As artists, writers and other creators call for the regulation of artificial intelligence to protect their jobs and livelihoods — and chatbot makers OpenAI and Anthropic are facing copyright lawsuits from companies like authorial, The Fresh York Times.AND Universal Music Ensemble — research published Wednesday found that some of the best AI models available today are generating “copyrighted content at an alarming rate.”
Patronus AI, a startup co-founded by former Meta researchers and focused on assessing and testing LLMs powered by popular chatbots, on Wednesday released its CopyrightCatcher tool, which it called “our solution for detecting potential copyright infringements in LLMs.”

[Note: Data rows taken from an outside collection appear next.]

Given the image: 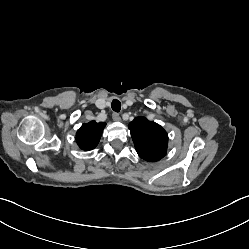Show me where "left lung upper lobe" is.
Instances as JSON below:
<instances>
[{"instance_id":"1","label":"left lung upper lobe","mask_w":249,"mask_h":249,"mask_svg":"<svg viewBox=\"0 0 249 249\" xmlns=\"http://www.w3.org/2000/svg\"><path fill=\"white\" fill-rule=\"evenodd\" d=\"M129 129L138 155L149 162H156L166 155L168 135L157 123L137 117Z\"/></svg>"}]
</instances>
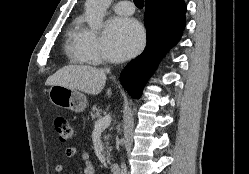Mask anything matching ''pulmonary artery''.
I'll use <instances>...</instances> for the list:
<instances>
[{"mask_svg": "<svg viewBox=\"0 0 249 174\" xmlns=\"http://www.w3.org/2000/svg\"><path fill=\"white\" fill-rule=\"evenodd\" d=\"M114 10L121 15H131L134 12V5L130 1H120L115 4Z\"/></svg>", "mask_w": 249, "mask_h": 174, "instance_id": "1", "label": "pulmonary artery"}]
</instances>
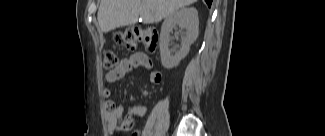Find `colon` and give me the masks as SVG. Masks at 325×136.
Instances as JSON below:
<instances>
[{"label": "colon", "instance_id": "obj_1", "mask_svg": "<svg viewBox=\"0 0 325 136\" xmlns=\"http://www.w3.org/2000/svg\"><path fill=\"white\" fill-rule=\"evenodd\" d=\"M115 43L126 50L134 51L143 46L149 52H155L158 43V34L153 27L132 26L116 33ZM119 58L113 50H107L103 57V68L113 70L119 64ZM133 136H138L134 134Z\"/></svg>", "mask_w": 325, "mask_h": 136}]
</instances>
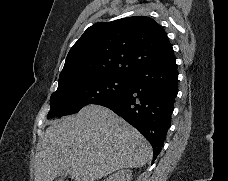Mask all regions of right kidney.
<instances>
[{"mask_svg":"<svg viewBox=\"0 0 228 181\" xmlns=\"http://www.w3.org/2000/svg\"><path fill=\"white\" fill-rule=\"evenodd\" d=\"M107 181H132V173L130 169H121V171H116L114 175H110Z\"/></svg>","mask_w":228,"mask_h":181,"instance_id":"1","label":"right kidney"}]
</instances>
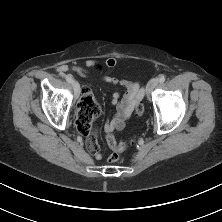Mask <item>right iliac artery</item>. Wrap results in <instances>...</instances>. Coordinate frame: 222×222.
<instances>
[{
    "label": "right iliac artery",
    "mask_w": 222,
    "mask_h": 222,
    "mask_svg": "<svg viewBox=\"0 0 222 222\" xmlns=\"http://www.w3.org/2000/svg\"><path fill=\"white\" fill-rule=\"evenodd\" d=\"M66 81L69 82V83H72L73 82V79L71 76L67 75L66 76Z\"/></svg>",
    "instance_id": "right-iliac-artery-1"
}]
</instances>
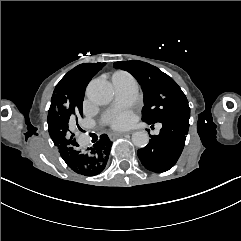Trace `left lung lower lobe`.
I'll list each match as a JSON object with an SVG mask.
<instances>
[{
	"instance_id": "obj_1",
	"label": "left lung lower lobe",
	"mask_w": 241,
	"mask_h": 241,
	"mask_svg": "<svg viewBox=\"0 0 241 241\" xmlns=\"http://www.w3.org/2000/svg\"><path fill=\"white\" fill-rule=\"evenodd\" d=\"M189 118L190 114L161 122L160 133L150 135L148 145L137 152L145 168L153 172H165L175 165L185 145Z\"/></svg>"
}]
</instances>
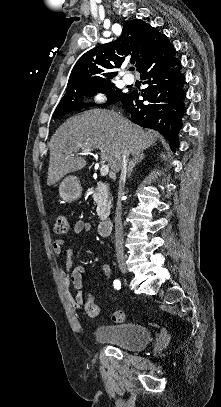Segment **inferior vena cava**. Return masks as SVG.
<instances>
[{
	"instance_id": "602c4592",
	"label": "inferior vena cava",
	"mask_w": 221,
	"mask_h": 407,
	"mask_svg": "<svg viewBox=\"0 0 221 407\" xmlns=\"http://www.w3.org/2000/svg\"><path fill=\"white\" fill-rule=\"evenodd\" d=\"M129 151L125 149L120 162V181H119V199L123 195V184L127 174ZM115 247L116 257L118 262H124V248H123V226H122V207L121 201L118 200L116 214H115Z\"/></svg>"
}]
</instances>
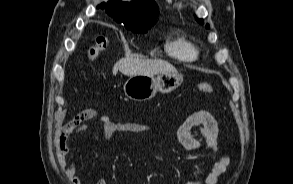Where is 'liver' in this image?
Here are the masks:
<instances>
[{"label": "liver", "mask_w": 293, "mask_h": 184, "mask_svg": "<svg viewBox=\"0 0 293 184\" xmlns=\"http://www.w3.org/2000/svg\"><path fill=\"white\" fill-rule=\"evenodd\" d=\"M118 70L127 76L155 75L163 72H177L176 68L163 60L122 58L113 67V74Z\"/></svg>", "instance_id": "liver-1"}]
</instances>
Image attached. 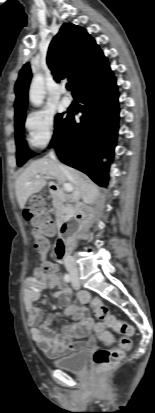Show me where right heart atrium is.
Instances as JSON below:
<instances>
[{"mask_svg":"<svg viewBox=\"0 0 155 413\" xmlns=\"http://www.w3.org/2000/svg\"><path fill=\"white\" fill-rule=\"evenodd\" d=\"M25 128L29 145L34 149H42L54 136V116L48 111H34L27 116Z\"/></svg>","mask_w":155,"mask_h":413,"instance_id":"1","label":"right heart atrium"}]
</instances>
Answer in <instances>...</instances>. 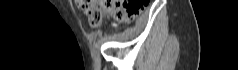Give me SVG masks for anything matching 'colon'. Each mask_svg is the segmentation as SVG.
<instances>
[{
  "label": "colon",
  "mask_w": 238,
  "mask_h": 70,
  "mask_svg": "<svg viewBox=\"0 0 238 70\" xmlns=\"http://www.w3.org/2000/svg\"><path fill=\"white\" fill-rule=\"evenodd\" d=\"M89 24L97 27L105 15L121 21L135 19L144 7V0H76Z\"/></svg>",
  "instance_id": "obj_1"
}]
</instances>
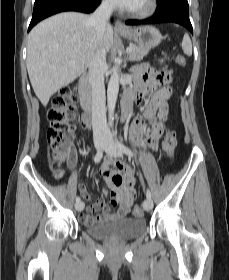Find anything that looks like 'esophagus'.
<instances>
[{"instance_id":"obj_1","label":"esophagus","mask_w":229,"mask_h":280,"mask_svg":"<svg viewBox=\"0 0 229 280\" xmlns=\"http://www.w3.org/2000/svg\"><path fill=\"white\" fill-rule=\"evenodd\" d=\"M115 29L120 31L128 30V27L120 20H117L115 23Z\"/></svg>"}]
</instances>
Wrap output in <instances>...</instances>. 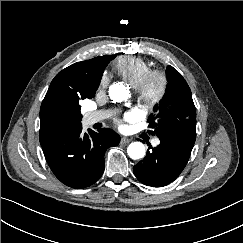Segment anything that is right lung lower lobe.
<instances>
[{
  "label": "right lung lower lobe",
  "instance_id": "obj_1",
  "mask_svg": "<svg viewBox=\"0 0 243 243\" xmlns=\"http://www.w3.org/2000/svg\"><path fill=\"white\" fill-rule=\"evenodd\" d=\"M45 158L54 175L72 188L94 184L104 172V153L116 146L120 137L108 128L97 132L82 127L61 130L39 136Z\"/></svg>",
  "mask_w": 243,
  "mask_h": 243
}]
</instances>
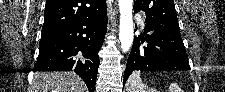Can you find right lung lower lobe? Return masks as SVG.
<instances>
[{"label":"right lung lower lobe","mask_w":225,"mask_h":92,"mask_svg":"<svg viewBox=\"0 0 225 92\" xmlns=\"http://www.w3.org/2000/svg\"><path fill=\"white\" fill-rule=\"evenodd\" d=\"M106 9L94 18L79 20L39 42L33 71H74L94 92L99 56L107 31Z\"/></svg>","instance_id":"1"}]
</instances>
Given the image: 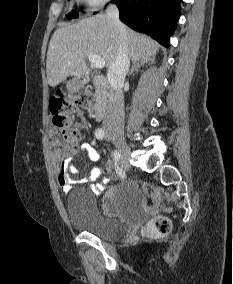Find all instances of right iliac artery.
<instances>
[{
    "label": "right iliac artery",
    "instance_id": "1",
    "mask_svg": "<svg viewBox=\"0 0 233 284\" xmlns=\"http://www.w3.org/2000/svg\"><path fill=\"white\" fill-rule=\"evenodd\" d=\"M95 137L99 140H102L105 137V131L101 128H98L95 131ZM114 157H120V155L117 151L114 152ZM117 168H119V167H117Z\"/></svg>",
    "mask_w": 233,
    "mask_h": 284
}]
</instances>
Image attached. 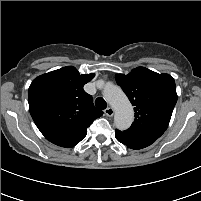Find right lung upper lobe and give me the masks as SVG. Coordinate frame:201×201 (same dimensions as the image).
<instances>
[{"mask_svg": "<svg viewBox=\"0 0 201 201\" xmlns=\"http://www.w3.org/2000/svg\"><path fill=\"white\" fill-rule=\"evenodd\" d=\"M94 74L80 75L75 67H64L33 80L28 91L31 116L50 142L72 147L87 134V128L103 112L94 107L83 86Z\"/></svg>", "mask_w": 201, "mask_h": 201, "instance_id": "cb5924a9", "label": "right lung upper lobe"}]
</instances>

The company assessed four major AI models for copyright: OpenAI’s GPT-4, Anthropic’s Claude 2.1, Mistral’s Mixtral, and Meta’s Llama 2. Of the four models, two of which are open source and two closed source models, GPT-4, the most advanced version of ChatGPT, generated the most copyrighted content at 44%. The study found that Mixtral generated copyrighted content in 22% of the prompts, Llama 2 generated copyrighted content in 10% of the prompts, and Claude 2.1 generated copyrighted content in 8% of the prompts.
Patronus AI tested the models using copyrighted books, including: missing girl by Gillian Flynn i Game of Thrones by George R.R. Martin, but noted that in the U.S. some generations may be covered by fair employ laws. The researchers asked the chatbot for the first excerpt from the books or to complete the text.
The test results showed that GPT-4 completed book texts 60% of the time and generated the first fragment 26% of the time. Meanwhile, Claude completed the book texts 16% of the time, but generated the first fragment 0% of the time. Mixtral generated the first book snippet when prompted 38% of the time and completed the snippets 6% of the time. Lama generated the first fragments and completed the texts 10% of the time.
“Perhaps surprisingly, we found that OpenAI’s GPT-4, which is arguably the most powerful model used by many companies as well as individual developers, generated copyrighted content in 44% of the prompts we constructed” – Rebecca Qian, co-founder and director of technology at Patronus AI, he told CNBC.
OpenAI, Mistral, Meta and Anthropic did not immediately respond to a request for comment.
Because LLM companies are trained on data, including copyrighted works, Patronus AI concluded that it is “pretty basic” for LLMs to generate right reproductions of the work and that it is essential to catch these errors to avoid legal action and reputational risk companies.